Abstract:With dynamic pricing on the rise, firms are using sophisticated algorithms for price determination. These algorithms are often non-interpretable and there has been a recent interest in their seemingly emergent ability to tacitly collude with each other without any prior communication whatsoever. Most of the previous works investigate algorithmic collusion on simple reinforcement learning (RL) based algorithms operating on a basic market model. Instead, we explore the collusive tendencies of Proximal Policy Optimization (PPO), a state-of-the-art continuous state/action space RL algorithm, on a complex double-sided hierarchical market model of rideshare. For this purpose, we extend a mathematical program network (MPN) based rideshare model to a temporal multi origin-destination setting and use PPO to solve for a repeated duopoly game. Our results indicate that PPO can either converge to a competitive or a collusive equilibrium depending upon the underlying market characteristics, even when the hyper-parameters are held constant.
What problem does this paper attempt to address?
The paper attempts to address the issue of whether complex algorithms (especially reinforcement learning algorithms) in two-sided markets (such as ride-hailing markets) will exhibit tacit collusion behavior in the context of the gradual popularization of dynamic pricing. Specifically, the researchers focus on whether modern reinforcement learning algorithms (such as Proximal Policy Optimization, PPO) will converge to competitive equilibrium or collusive equilibrium in such complex market environments and explore how this behavior is affected by market response speed.
### Background and Motivation
- **The Rise of Dynamic Pricing**: With the proliferation of smartphones and the internet, dynamic pricing technology has been widely applied in many industries, such as gasoline, ticketing, online retail, etc. The ride-hailing industry uses dynamic pricing to increase prices during peak demand periods to ensure the availability of high-priority requests.
- **Black Box Nature of Algorithms**: Most complex machine learning models are black-box models, making it difficult to explain their internal mechanisms. This has raised concerns about the potential for tacit collusion by these algorithms.
- **Collusion Phenomenon**: Collusion refers to the behavior of rational agents cooperating to obtain profits above competitive levels.
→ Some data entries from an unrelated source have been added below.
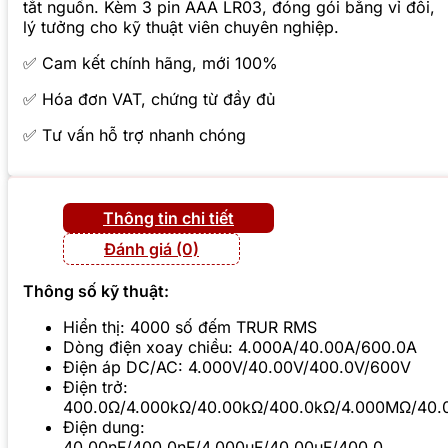
tắt nguồn. Kèm 3 pin AAA LR03, đóng gói bằng vỉ đôi,
lý tưởng cho kỹ thuật viên chuyên nghiệp.
✅ Cam kết chính hãng, mới 100%
✅ Hóa đơn VAT, chứng từ đầy đủ
✅ Tư vấn hỗ trợ nhanh chóng
Thông tin chi tiết
Đánh giá (0)
Thông số kỹ thuật:
Hiển thị: 4000 số đếm TRUR RMS
Dòng điện xoay chiều: 4.000A/40.00A/600.0A
Điện áp DC/AC: 4.000V/40.00V/400.0V/600V
Điện trở:
400.0Ω/4.000kΩ/40.00kΩ/400.0kΩ/4.000MΩ/40
Điện dung:
40.00nF/400.0nF/4.000uF/40.00uF/400.0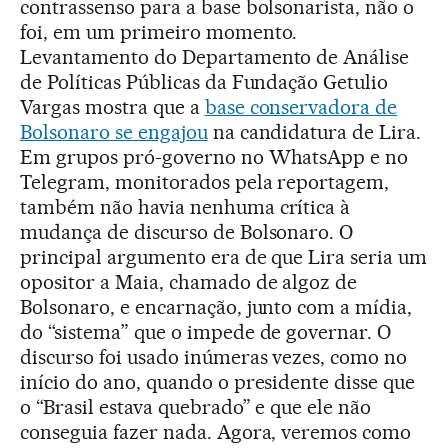
contrassenso para a base bolsonarista, não o
foi, em um primeiro momento.
Levantamento do Departamento de Análise
de Políticas Públicas da Fundação Getulio
Vargas mostra que a
base conservadora de
Bolsonaro se engajou
na candidatura de Lira.
Em grupos pró-governo no WhatsApp e no
Telegram, monitorados pela reportagem,
também não havia nenhuma crítica à
mudança de discurso de Bolsonaro. O
principal argumento era de que Lira seria um
opositor a Maia, chamado de algoz de
Bolsonaro, e encarnação, junto com a mídia,
do “sistema” que o impede de governar. O
discurso foi usado inúmeras vezes, como no
início do ano, quando o presidente disse que
o “Brasil estava quebrado” e que ele não
conseguia fazer nada. Agora, veremos como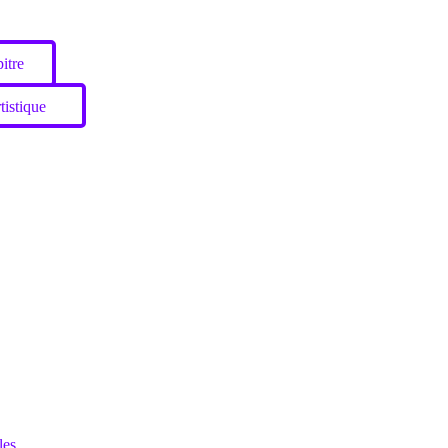
itre
tistique
les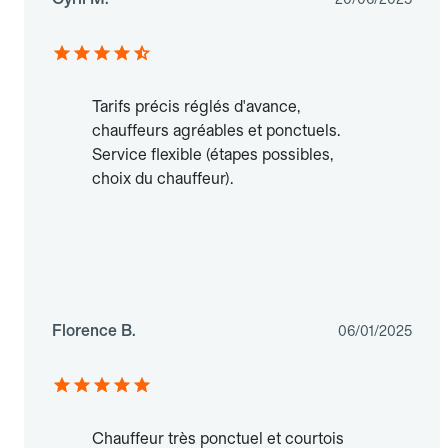
Tarifs précis réglés d'avance,
chauffeurs agréables et ponctuels.
Service flexible (étapes possibles,
choix du chauffeur).
Florence B.
06/01/2025
Chauffeur très ponctuel et courtois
Although most economies severely punish coordinated collusion between firms, tacit collusion in algorithms still exists, and its causes remain unclear.
### Research Objectives
- **Explore Collusion Tendencies of Modern Algorithms in Complex Markets**: The researchers chose Proximal Policy Optimization (PPO), a state-of-the-art continuous state/action space reinforcement learning algorithm, to experiment in a complex two-sided market model.
- **Compare Collusion Behavior Under Different Market Response Speeds**: The researchers explored the impact of market response speed (i.e., the speed at which the market adjusts to price changes) on collusion behavior.
### Methods
- **Model Extension**: The researchers extended the Mathematical Programming Network (MPN) model to a dynamic multi-origin-destination setting to simulate the complexity of the ride-hailing market.
- **Experimental Design**: The PPO algorithm was used to solve repeated duopoly game problems, and collusion behavior was analyzed by comparing results under different market response speeds.
### Main Contributions
- **Using Modern Reinforcement Learning Algorithms to Study Potential Collusion Behavior in Non-Trivial Markets**.
- **Comparing Collusion Behavior Under Different Market Response Speeds**.
### Conclusion
- **Research Findings**: The PPO algorithm can converge to competitive equilibrium or collusive equilibrium under different market conditions, even with constant hyperparameters.
- **Impact of Market Response Speed**: When the market response speed is fast, competitive pressure reduces platform profits; whereas in slow market response conditions, the algorithm learns to extract consistent profits through collusion.
Through this study, the authors provide new insights into the collusion behavior of modern algorithms in complex markets and offer important references for regulators and enterprises.